Qui règlera la facture, à la fin du fin ? Quel sera l’impact de tout cela sur l’environnement et l’économie locale ? Tout n’est pas encore très clair.
Dans les Alpes-Maritimes, plusieurs collèges volontaires vont expérimenter le port de l’uniforme. Le sujet faisait partie des points saillants de la dernière séance plénière du conseil départemental, vendredi 15 décembre.
Le président Charles Ange Ginésy a défendu « les nombreuses vertus » de cette tenue unique : « gommer les différences sociales, lutter contre le harcèlement, réaffirmer avec force nos principes républicains, apaiser le climat scolaire ».

« Cet uniforme ne règlera pas tout d’un coup de baguette magique, mais c’est un signe symbolique qui peut contribuer à nous remettre sur de bons rails » a-t-il encore fait valoir. La collectivité s’est portée candidate auprès de l’Education nationale pour effectuer ce test dans plusieurs de ses collèges.
À Nice, Alphonse-Daudet (rue de France) et Jean-Rostand (La Madeleine) sont concernés.
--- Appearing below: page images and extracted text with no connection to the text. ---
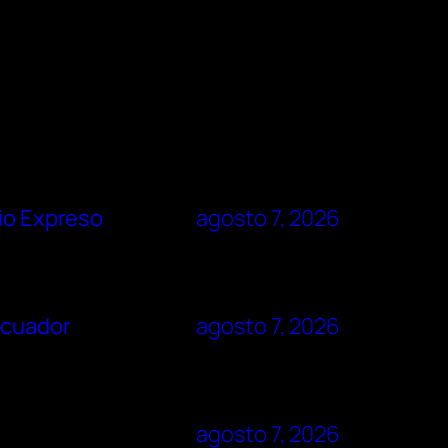
rio Expreso
agosto 7, 2026
Ecuador
agosto 7, 2026
agosto 7, 2026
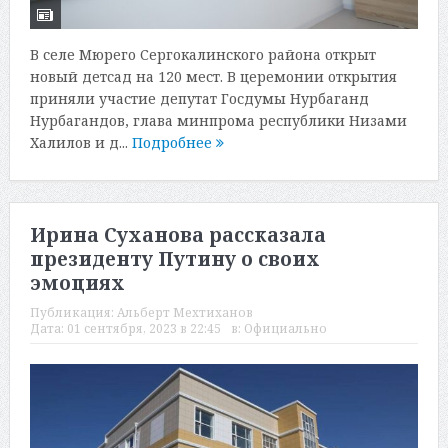
В селе Мюрего Сергокалинского района открыт
новый детсад на 120 мест. В церемонии открытия
приняли участие депутат Госдумы Нурбаганд
Нурбагандов, глава минпрома республики Низами
Халилов и д...
Подробнее
Ирина Суханова рассказала
президенту Путину о своих
эмоциях
Публикация:
Альберт Мехтиханов
Дата:
01 сентября, 2023 в 22:45
в:
Официально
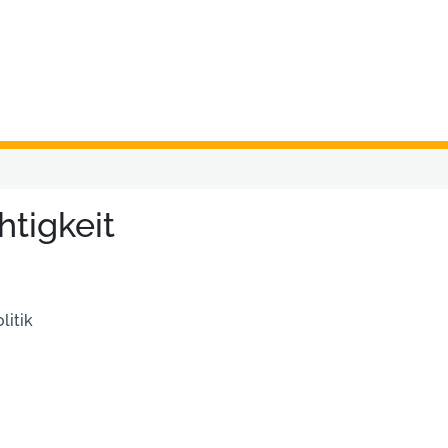
htigkeit
litik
L’opposition des bancs écologistes, sans s’opposer au principe-même de la mesure, a soulevé plusieurs questions. « Quel sera le réel coût financier de tout cela quand l’Etat ne prendra plus en charge l’expérimentation ? On parle de 200 euros la tenue complète…» a soulevé la conseillère départementale grassoise Marie-Louise Gourdon. « Cela va-t-il coûter plusieurs millions chaque année au Département ? Et comment s’en débrouilleront les plus petites collectivités ?»
« On peut se poser des questions sur l’aspect écologiste de ces uniformes. Seront-ils vraiment fabriqués en France ? Avec quel respect de l’environnement ?»
Les familles doivent-elles payer ?
« Nous partageons ces questionnements » a répondu le président Ginésy. « Nous n’en savons pas bien davantage pour l’heure ».
« Le bon sens voudrait que les familles paient les tenues. Après tout, elles habillent déjà leurs enfants » a proposé Gaëlle Frontoni, vice-présidente du conseil départemental et proviseure du lycée niçois Calmette. « Il serait inconvenant que ce soit la puissance publique qui paye » abonde le maire de Cannes, David Lisnard.
Du côté de Provence-Alpes-Côte d’Azur, le président de la Région Sud Renaud Muselier annonçait hier, le 18 décembre, que le lycée des Palmiers (Nice) prendrait part à cette expérimentation, en septembre 2024. Le coût sera de « zéro euro pour les familles » puisque « les lycéens recevront, pour la rentrée 2024, un trousseau financé par l’État et la Région ».
Toujours dans notre ville, Christian Estrosi a relayé auprès du ministère le candidature de quatre écoles primaires : Ronchèse (derrière Nice-Étoile), Fabron (collines), Bon Voyage 1 et 2 (Est) et celle du Bois-de-Boulogne (cité des Moulins).